Download or read book The State of the Nation written by John A. Hall and published by Cambridge University Press. This book was released on 1998-11-26 with total page 330 pages. Available in PDF, EPUB and Kindle. Book excerpt: An exceptional set of scholars assess every aspect of the most influential theory of nationalism.
Download or read book The Ashgate Research Companion to Federalism written by Ann Ward and published by Routledge. This book was released on 2016-04-01 with total page 688 pages. Available in PDF, EPUB and Kindle. Book excerpt: This comprehensive research companion examines the theory, practice and historical development of the principle of federalism from the ancient period to the contemporary world. It provides a range of interpretations and integrates theoretical and practical aspects of federalism studies more fully than is usually the case. The volume identifies and examines nascent conceptions of the federal idea in ancient and medieval history and political thought before considering the roots of modern federalism in the ideas of a number of important European political theorists of the sixteenth through eighteenth centuries. The contributors focus on the development and institutionalization of the principle of federalism in the American Republic and examine the historical development and central policy debates surrounding European federalism. The final sections investigate contemporary debates about theories of federalism and regional experiences of federalism in a global context including Africa, India, Australia, the Middle East, and North and South America. The scope and range of this volume is unparalleled; it will provide the reader with a firm understanding of federalism as issues of federalism promise to play an ever more important role in shaping our world.

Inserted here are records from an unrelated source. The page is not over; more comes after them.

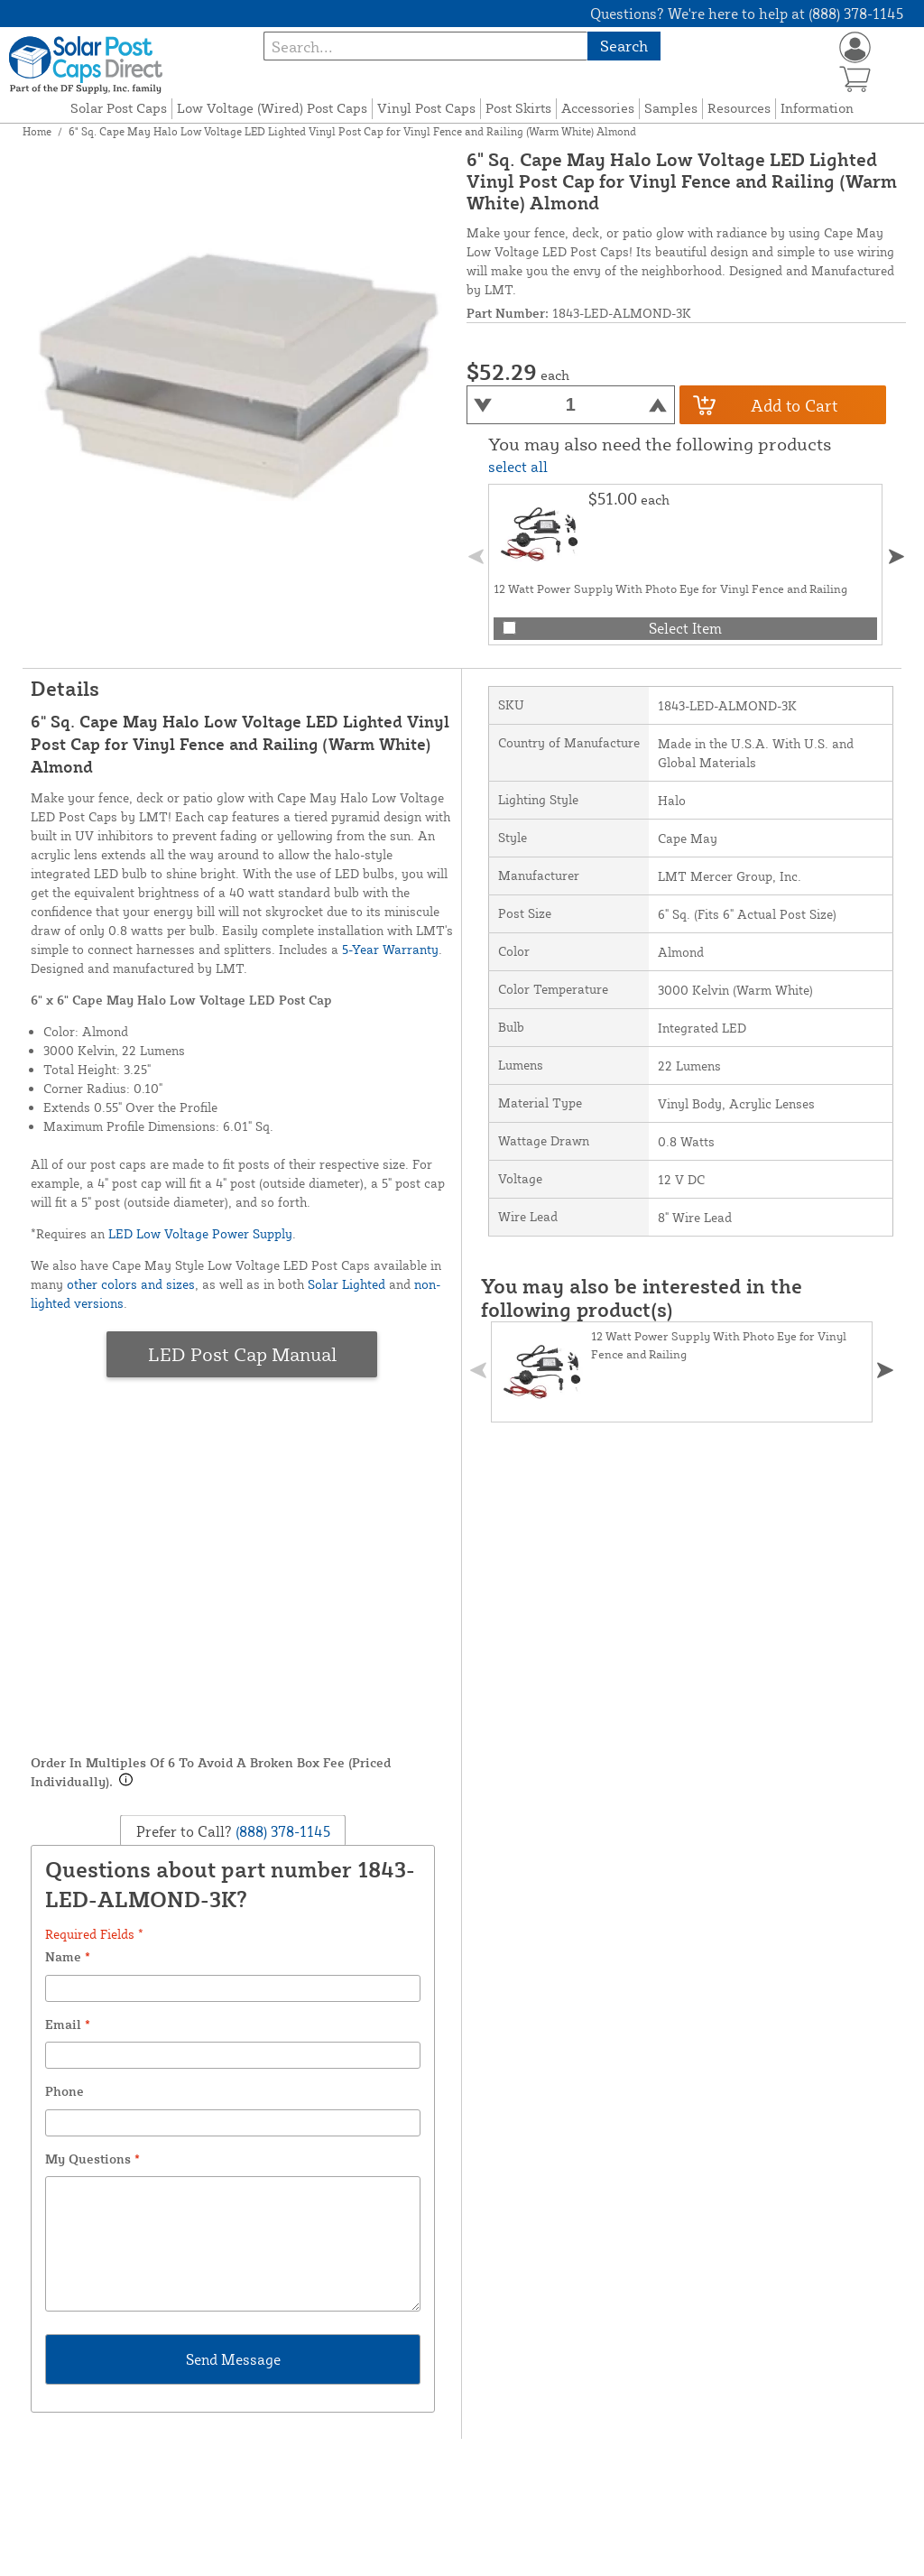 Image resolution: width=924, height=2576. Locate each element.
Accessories (597, 107)
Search (624, 45)
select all (518, 467)
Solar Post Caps (118, 107)
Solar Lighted (346, 1284)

Download or read book Identity and Territorial Autonomy in Plural Societies written by Ramón Máiz and published by Routledge. This book was released on 2014-01-14 with total page 297 pages. Available in PDF, EPUB and Kindle. Book excerpt: Focusing on autonomy in countries whose societies are marked by ethnic diversity, this work examines the effects of territorial solutions to the safeguarding of cultural identities. Contributors distinguish among types of autonomy and their impact on pluralism, democracy and unity of the state.

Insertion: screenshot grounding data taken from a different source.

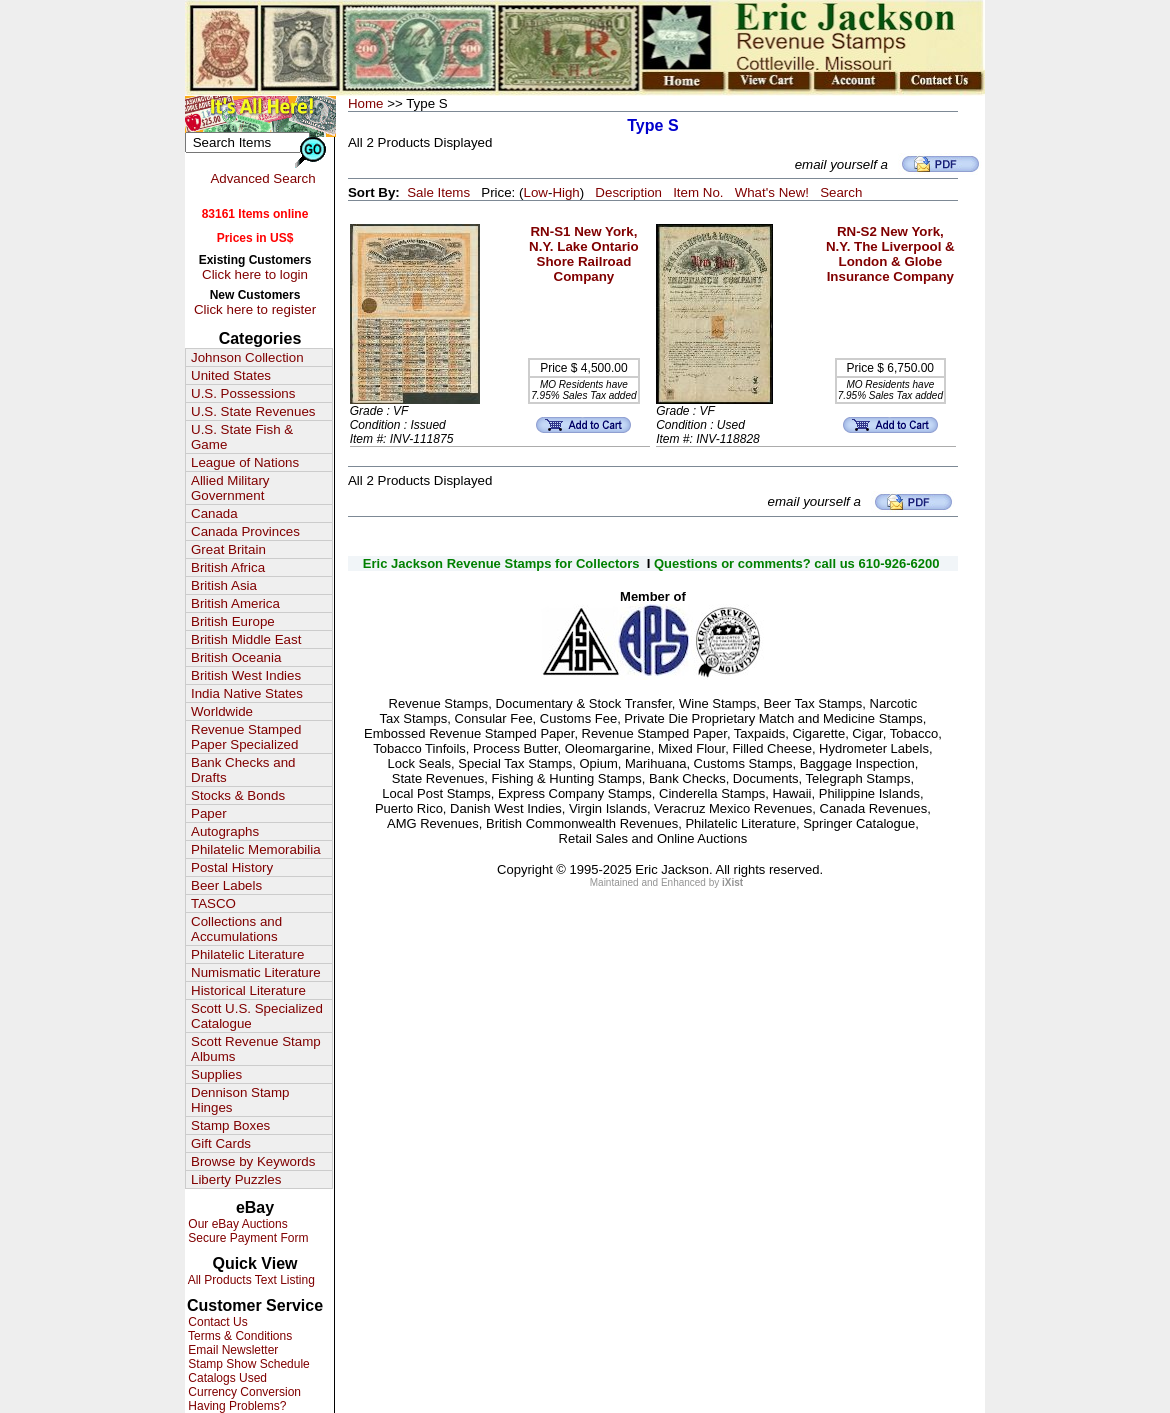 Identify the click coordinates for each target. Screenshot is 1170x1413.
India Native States (247, 693)
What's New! (772, 192)
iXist (732, 882)
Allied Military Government (230, 488)
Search (841, 192)
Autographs (225, 831)
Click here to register (255, 309)
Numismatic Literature (256, 972)
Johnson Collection (247, 357)
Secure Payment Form (246, 1238)
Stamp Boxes (230, 1125)
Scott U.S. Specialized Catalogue (257, 1016)
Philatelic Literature (247, 954)
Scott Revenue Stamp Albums (256, 1049)
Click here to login (255, 274)
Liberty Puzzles (236, 1179)
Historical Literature (248, 990)
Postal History (232, 867)
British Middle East (246, 639)
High (565, 192)
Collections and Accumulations (236, 929)
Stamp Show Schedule (247, 1364)
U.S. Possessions (243, 393)
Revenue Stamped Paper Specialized (246, 737)
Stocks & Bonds (238, 795)
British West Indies (246, 675)
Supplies (216, 1074)
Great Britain (228, 549)
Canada (214, 513)
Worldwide (222, 711)
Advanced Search (262, 178)
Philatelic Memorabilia (256, 849)
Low (535, 192)
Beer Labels (226, 885)
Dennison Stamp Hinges (240, 1100)
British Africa (228, 567)
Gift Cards (221, 1143)
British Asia (224, 585)
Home (366, 103)
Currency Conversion (243, 1392)
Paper (209, 813)
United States (231, 375)
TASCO (213, 903)
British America (235, 603)
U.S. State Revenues (253, 411)
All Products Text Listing (250, 1280)
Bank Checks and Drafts (243, 770)
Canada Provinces (245, 531)
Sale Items (438, 192)
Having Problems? (235, 1406)
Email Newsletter (231, 1350)
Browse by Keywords (253, 1161)
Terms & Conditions (238, 1336)
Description (628, 192)
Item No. (698, 192)
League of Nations (245, 462)
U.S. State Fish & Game (242, 437)
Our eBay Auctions (236, 1224)
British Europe (233, 621)
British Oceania (236, 657)
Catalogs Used (226, 1378)
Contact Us (216, 1322) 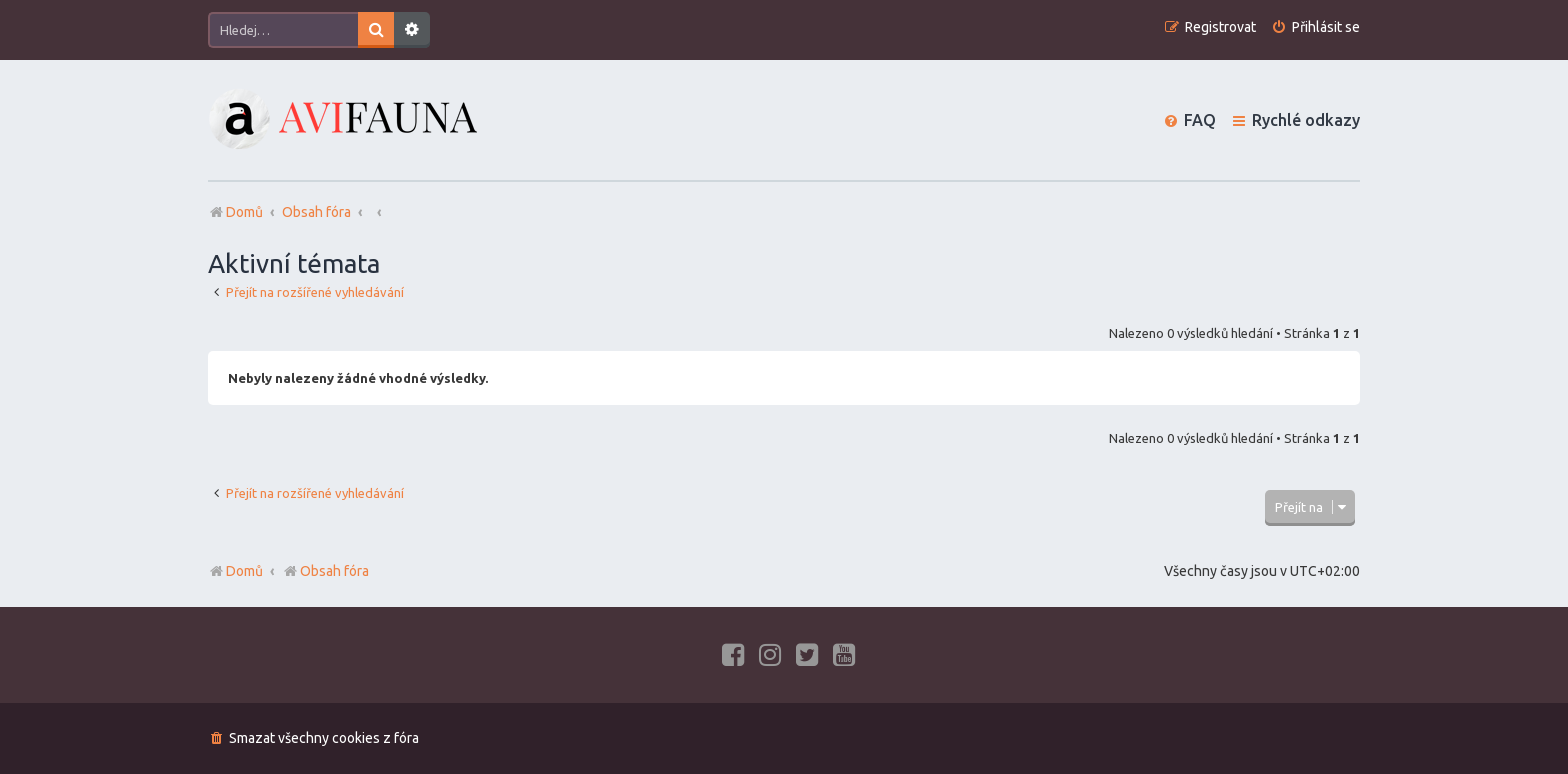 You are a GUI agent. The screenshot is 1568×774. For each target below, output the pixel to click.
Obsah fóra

Download or read book Vernacular Palaver written by Moradewun Adejunmobi and published by Multilingual Matters. This book was released on 2004-01-01 with total page 242 pages. Available in PDF, EPUB and Kindle. Book excerpt: Adejunmobi highlights the continuing appeal of local identities for participants in social networks where communication occurs in languages that are not mother tongues. He shows how in West Africa notions of localness & locality remain important despite the growing prominence of global languages.